--- The problem ---
Copy all records precisely, apart from the pictures.

--- Data for review ---
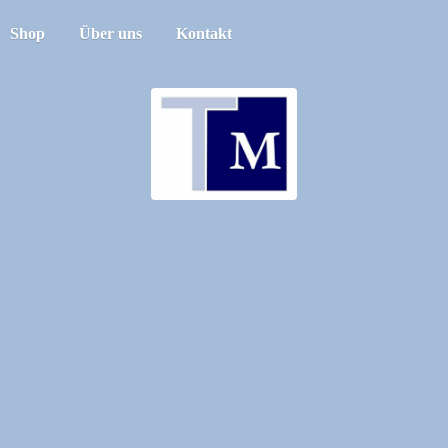
Shop
Über uns
Kontakt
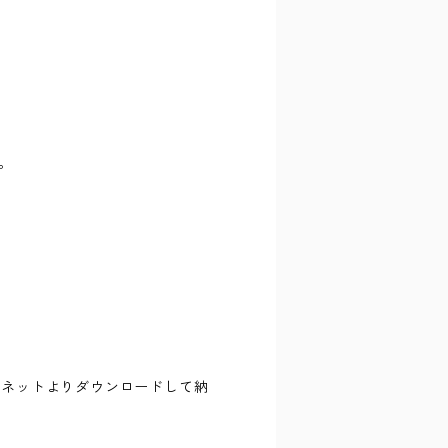
。
ーネットよりダウンロードして納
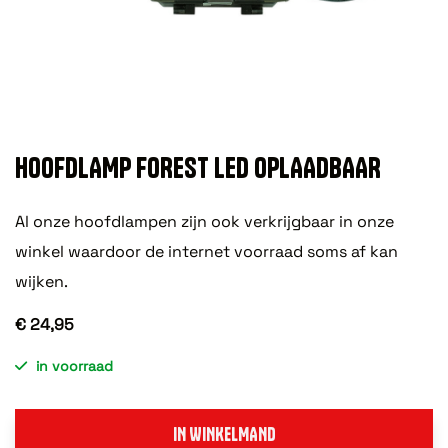
HOOFDLAMP FOREST LED OPLAADBAAR
Al onze hoofdlampen zijn ook verkrijgbaar in onze
winkel waardoor de internet voorraad soms af kan
wijken.
€ 24,95
in voorraad
IN WINKELMAND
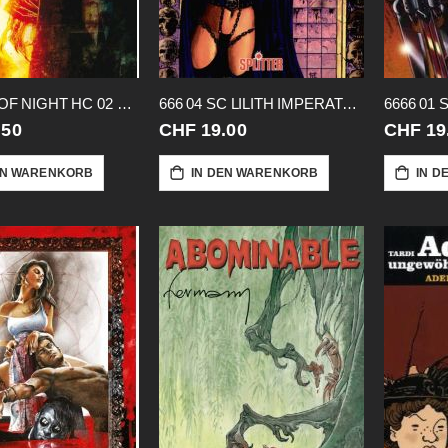
30 DAYS OF NIGHT HC 02 JENSEITS VON
666 04 SC LILITH IMPERATRIX MUNDI
.50
CHF 19.00
CHF 19
EN WARENKORB
IN DEN WARENKORB
IN D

--- Exercise output ---
Shop
Über uns
Kontakt
。
ーネットよりダウンロードして納
HOOFDLAMP FOREST LED OPLAADBAAR
Al onze hoofdlampen zijn ook verkrijgbaar in onze
winkel waardoor de internet voorraad soms af kan
wijken.
€ 24,95
in voorraad
IN WINKELMAND
30 DAYS OF NIGHT HC 02 JENSEITS VON
666 04 SC LILITH IMPERATRIX MUNDI
.50
CHF 19.00
CHF 19
EN WARENKORB
IN DEN WARENKORB
IN D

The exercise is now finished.